During the first years of life, the incidence of bronchiolitis is around 11% to 15% [5]. Depending on the severity of the infection, there are at least five hospitalizations for every 1,000 children younger than 2 years of age [7].
Barotrauma frequency following invasive mechanical ventilation is rare and estimated at 4% to 15% [8,9].
Medical imaging techniques allowed us to quantify the amount of free air and to follow the extension of ‘free’ air throughout the body explained by the Macklin effect.
The Macklin effect is caused by a three-step pathophysiologic progress when blunt traumatic alveolar rupture causes dissection along broncho-vascular sheaths and spreading interstitial emphysema, causing pneumomediastinum, and ultimately progressing throughout the different body interstitia. The first imaging choice is CT, which shows interstitial emphysema adhering to a bronchus and pulmonary blood vessel [10].
The interstitium/interstitial space is the primary source of lymph and a major body fluid compartment supported by collagen fibers. It is found in many organs and seem to be connected to each other without interruption. Recent research considers the interstitium as an organ (a tissue group uniquely structured performing a specialized task). The interstitium task is hydro-electrolytic and proteic homeostasis, but also morphogenesis, cell migration, and cell–cell signaling. This is especially important for immune regulation, requiring continuous cell–cell, antigen, and cytokine communication [11].
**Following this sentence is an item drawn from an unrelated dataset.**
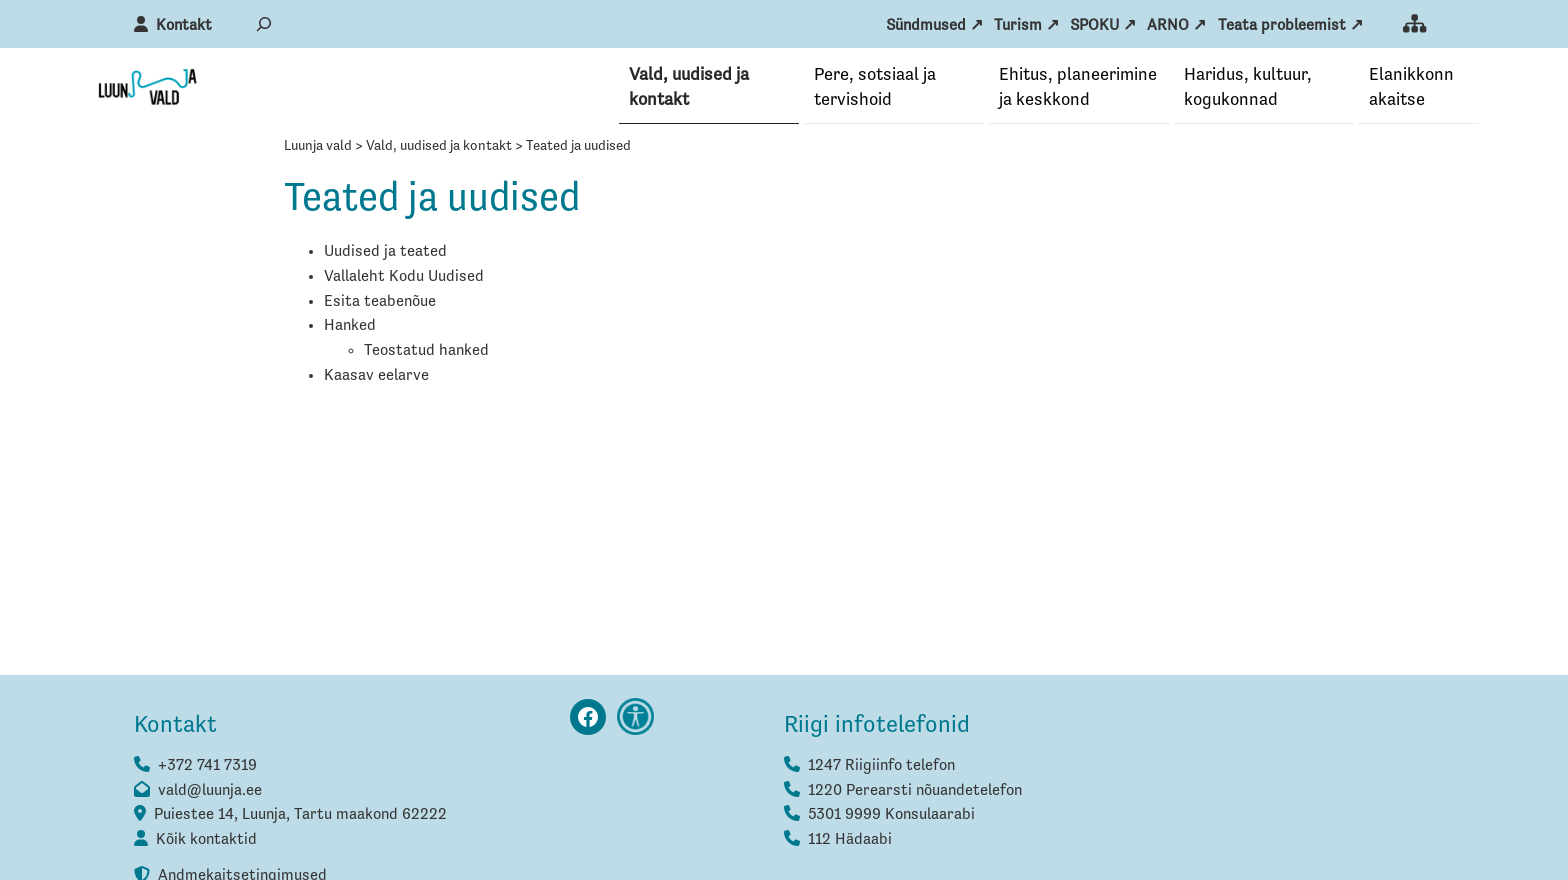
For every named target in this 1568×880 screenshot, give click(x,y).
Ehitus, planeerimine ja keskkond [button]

The composition, biophysical, and chemical properties of the interstitium vary for each organ and its (patho)physiological state [12]. Its global volume is about 15% to 16% of body weight, varying in abundance per organ [13].
Since excessive interstitial fluid is reabsorbed into the lymphatics, it is not visible on chest radiographs, becoming visible in case of space-occupying lesions causing impairment in the lymphatic clearing mechanism. This causes distension of the interstitium, as seen in our case.
Oncologists specialized in metastatic processes especially have been interested in this not well-known topic [14] since interstitial anatomical boundaries are still not totally defined. Modern imaging techniques could ultimately contribute in understanding the interstitium, and it could be used when studying human body composition.